Primary immunodeficiency typically presents with an increased risk of bacterial, viral, fungal, and protozoal infections, autoimmune disorders, and malignancies like non-Hodgkin lymphoma. Presentation often occurs between 6 months and 2 years of age, after the passive immunity conveyed through maternal IgG and IgA has waned. Live vaccines are contraindicated in these individuals due to their compromised immune state.

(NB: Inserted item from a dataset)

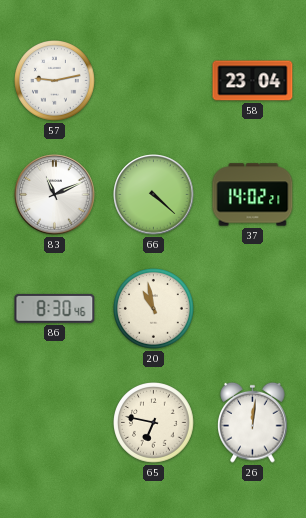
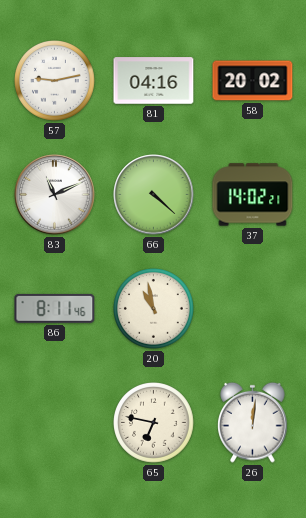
81: none -> 04:16
58: 23:04 -> 20:02
86: 8:30 -> 8:11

X-linked agammaglobulinemia (XLA) arises from a failure of pre-B cells to differentiate into mature B-cells, resulting in diminished B-cells and all classes of immunoglobulins in the peripheral blood. XLA is caused by mutations in the Bruton tyrosine kinase (BTK) gene. Clinically, this increases susceptibility to encapsulated bacteria like Strep pyogenes and H. influenzae, as well as viral infections like enteroviruses and the protozoan Giardia lamblia. Diagnosis can be confirmed by the absence of germinal centers in lymphoid tissue, which are also abnormally small. Skin testing with candida antigens can help pinpoint isolated B-cell defects.

Common variable immunodeficiency (CVID) is heterogenous group of B-cell primary immunodeficiency disorders. CVID is characterized by hypogammaglobulinemia with a normal number of mature B-cells in peripheral blood, as the deficiency lies in the transformation of mature B-cells into plasma cells. CVID typically presents in early adulthood because some antibody production is preserved, delaying the onset of clinical symptoms.

Selective IgA deficiency is the most common primary immunodeficiency and is often asymptomatic. It occurs when B-cells fail to differentiate into IgA-secreting plasma cells. The deficiency primarily increases susceptibility to sinopulmonary infections and the intestinal protozoa Giardia lamblia due to the protective role of IgA immunoglobulins in mucosal secretions. Patients with selective IgA may experience anaphylaxis during blood transfusions due to the presence of anti-IgA antibodies, as the immune system perceives IgA as a foreign protein, which can trigger mast cell degranulation and subsequent anaphylaxis.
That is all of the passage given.